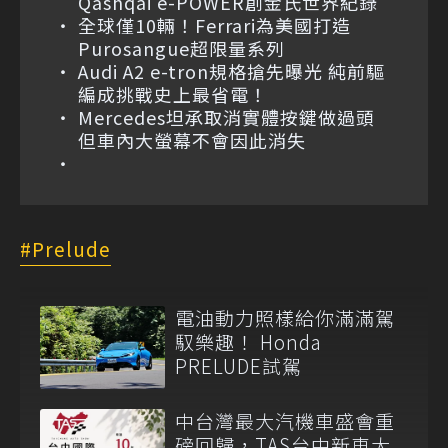
Qashqai e-POWER創金氏世界紀錄
全球僅10輛！Ferrari為美國打造
Purosangue超限量系列
Audi A2 e-tron規格搶先曝光 純前驅
編成挑戰史上最省電！
Mercedes坦承取消實體按鍵做過頭
但車內大螢幕不會因此消失
Prelude
電油動力照樣給你滿滿駕
馭樂趣！ Honda
PRELUDE試駕
中台灣最大汽機車盛會重
磅回歸，TAS台中新車大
◇ ◇ ◇ ◇
**WHAT IS NEEDED**
The output should be exactly the lines from the one containing "但車內大螢幕不會因此消失" to the final line of the listing above, inclusive.

**SOLUTION**
但車內大螢幕不會因此消失
Prelude
電油動力照樣給你滿滿駕
馭樂趣！ Honda
PRELUDE試駕
中台灣最大汽機車盛會重
磅回歸，TAS台中新車大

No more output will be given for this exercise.